Avvampo al suono del tuo timbro caldo e profondo. A discapito di quello che mi ha detto a cena, è un attento lettore, percepisce i miei cambiamenti d'umore e sembra che riesca a cogliere in parte i miei pensieri. Balbetto invano qualche parola, troppo imbarazzata dalla piega che hanno appena preso. «Oh, niente... cioè stavo pensando a Sacré-Cœur e alla vista e...». Cerco invano una scusa, ma credo che Edoardo abbia capito benissimo a cosa stessi pensando perché una scintilla di malizia gli illumina lo sguardo, ma non dice niente che possa mettermi in imbarazzo, anzi mi sorride gentile.

«Già, la vista era meravigliosa», dice con una sicurezza tale che mi toglie il fiato non distogliendo mai i suoi occhi chiari dalle mie iridi scure. Sento la pelle d'oca formarsi sulle braccia, un piacevole calore risale lungo la spina dorsale e sento l'aria intorno a me crepitare come se stesse scorrendo dell'elettricità tra di noi in questo momento.

«Nous sommes arrivés», si schiarisce la gola, Jacques, l'autista, interrompendo la magia che si era creata e facendomi distogliere lo sguardo imbarazzata.
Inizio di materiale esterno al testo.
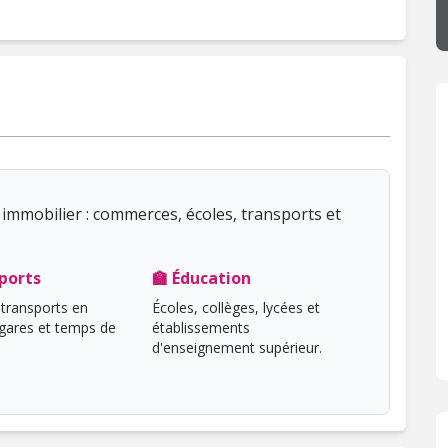
immobilier : commerces, écoles, transports et
ports
🏫 Éducation
transports en
Écoles, collèges, lycées et
ares et temps de
établissements
d'enseignement supérieur.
Edoardo si schiarisce la gola e si passa una mano tra i capelli prima di scendere dalla macchina e aprirmi la portiera; mi tende una mano per aiutarmi a uscire e sento il suo pollice sfiorarmi leggero il dorso della mano. Sento quel lembo di pelle ardere al suo tocco mentre continua la sua dolce carezza accompagnandomi fino all'ingresso dell'albergo.

Istintivamente alzo lo sguardo e vedo che la luce della mia camera è accesa. Scuoto la testa, aguzzo la vista e vedo la sagoma di Aurora che sbircia dietro alla finestra.

Ovviamente! Come non avrebbe potuto sbirciare?

Alzo gli occhi al cielo e sbuffo una risata. Edoardo mi rivolge uno sguardo interrogativo alzando un sopracciglio. Gli indico la finestra sopra la nostra testa, «Quell'impicciona di Aurora ci sta spiando dalla finestra. Scommetto che è stata lì appostata per tutta la sera».